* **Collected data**
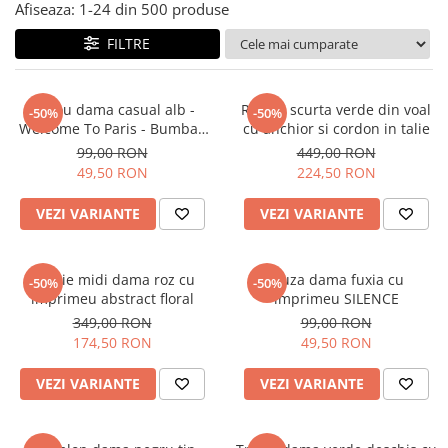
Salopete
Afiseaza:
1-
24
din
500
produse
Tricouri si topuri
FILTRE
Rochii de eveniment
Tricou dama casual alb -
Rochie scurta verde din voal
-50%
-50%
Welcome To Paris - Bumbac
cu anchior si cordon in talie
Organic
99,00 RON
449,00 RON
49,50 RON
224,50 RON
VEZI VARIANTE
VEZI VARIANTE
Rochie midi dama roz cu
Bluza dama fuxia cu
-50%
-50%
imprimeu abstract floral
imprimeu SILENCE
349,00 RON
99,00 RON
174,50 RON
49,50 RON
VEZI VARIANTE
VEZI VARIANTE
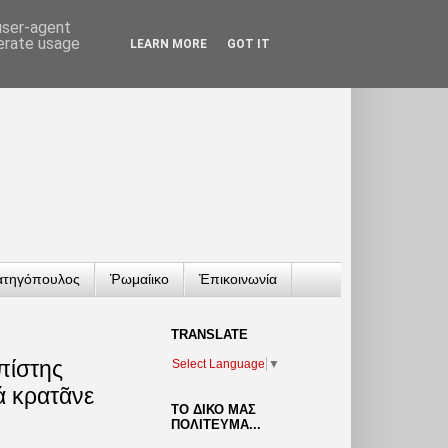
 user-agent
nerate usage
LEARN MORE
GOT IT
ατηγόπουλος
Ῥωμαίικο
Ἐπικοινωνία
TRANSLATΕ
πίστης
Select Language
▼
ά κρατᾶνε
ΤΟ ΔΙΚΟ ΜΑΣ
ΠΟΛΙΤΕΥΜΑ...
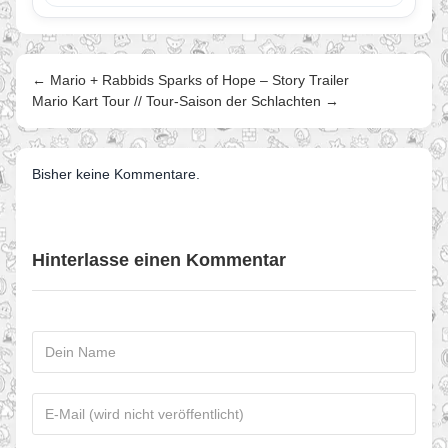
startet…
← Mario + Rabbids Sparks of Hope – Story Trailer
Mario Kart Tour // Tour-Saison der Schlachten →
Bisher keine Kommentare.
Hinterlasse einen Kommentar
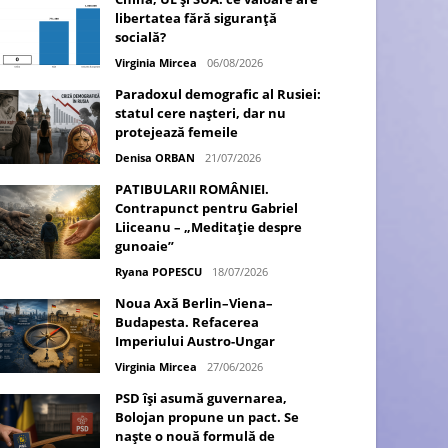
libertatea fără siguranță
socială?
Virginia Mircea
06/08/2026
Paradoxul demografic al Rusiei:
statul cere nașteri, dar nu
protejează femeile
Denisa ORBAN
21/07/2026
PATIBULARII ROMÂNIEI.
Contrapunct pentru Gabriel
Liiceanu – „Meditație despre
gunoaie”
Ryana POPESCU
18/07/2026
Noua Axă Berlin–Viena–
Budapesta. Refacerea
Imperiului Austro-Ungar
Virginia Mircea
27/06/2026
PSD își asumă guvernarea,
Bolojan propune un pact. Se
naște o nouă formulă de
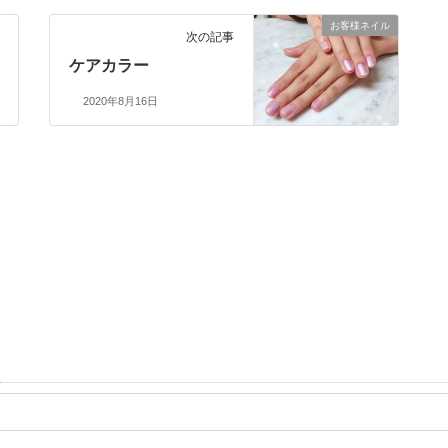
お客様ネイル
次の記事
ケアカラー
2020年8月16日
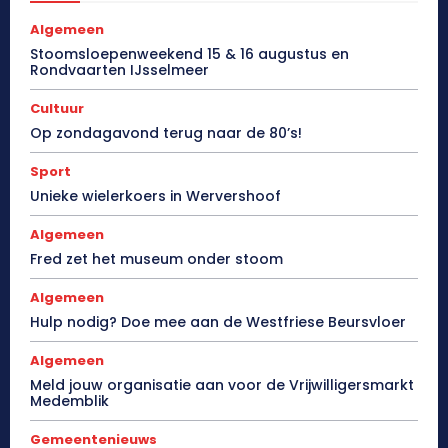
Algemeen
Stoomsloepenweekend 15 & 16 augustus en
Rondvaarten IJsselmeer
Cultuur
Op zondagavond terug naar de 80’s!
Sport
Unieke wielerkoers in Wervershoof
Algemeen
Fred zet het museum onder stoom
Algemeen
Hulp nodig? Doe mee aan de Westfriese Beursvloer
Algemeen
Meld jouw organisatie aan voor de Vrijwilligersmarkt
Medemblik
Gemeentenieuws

* * *

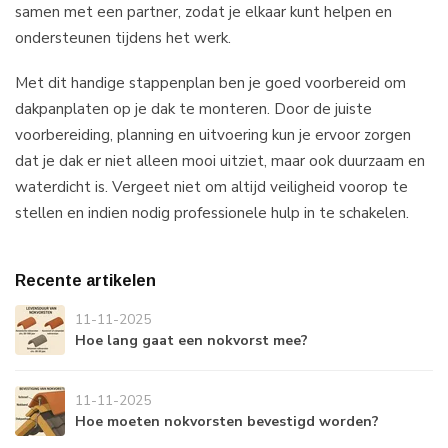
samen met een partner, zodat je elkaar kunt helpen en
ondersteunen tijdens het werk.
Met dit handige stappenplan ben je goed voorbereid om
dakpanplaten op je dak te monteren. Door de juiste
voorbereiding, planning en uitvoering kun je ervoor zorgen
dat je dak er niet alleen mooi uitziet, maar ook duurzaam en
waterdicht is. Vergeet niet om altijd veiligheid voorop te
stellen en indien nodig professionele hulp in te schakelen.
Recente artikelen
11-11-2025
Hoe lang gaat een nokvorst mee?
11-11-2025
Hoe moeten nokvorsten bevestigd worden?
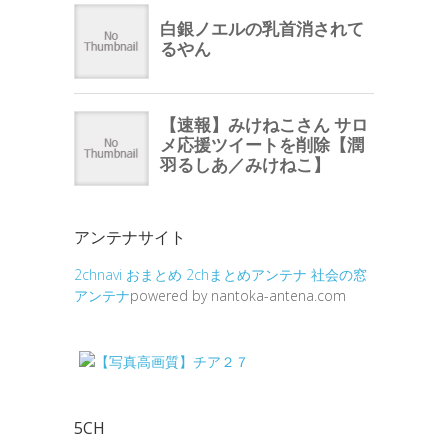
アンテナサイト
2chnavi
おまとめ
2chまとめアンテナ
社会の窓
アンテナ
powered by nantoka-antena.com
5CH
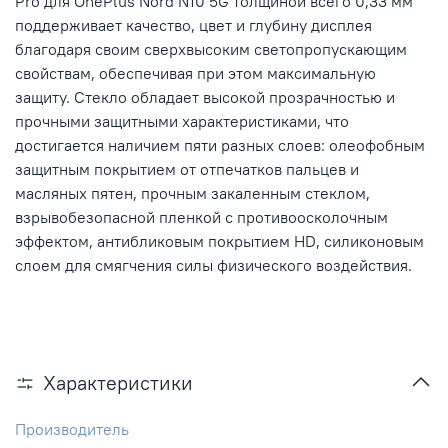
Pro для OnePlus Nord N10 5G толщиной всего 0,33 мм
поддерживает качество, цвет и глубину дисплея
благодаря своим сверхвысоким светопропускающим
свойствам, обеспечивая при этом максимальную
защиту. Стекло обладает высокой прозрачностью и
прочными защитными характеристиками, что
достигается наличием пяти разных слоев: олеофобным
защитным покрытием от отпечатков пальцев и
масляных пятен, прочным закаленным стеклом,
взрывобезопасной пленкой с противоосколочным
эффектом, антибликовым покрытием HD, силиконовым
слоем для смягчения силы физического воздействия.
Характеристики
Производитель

* **Task requirements**
Show each line of the data that contains the string "nodig".

* **Result of the exercise**
Hulp nodig? Doe mee aan de Westfriese Beursvloer
stellen en indien nodig professionele hulp in te schakelen.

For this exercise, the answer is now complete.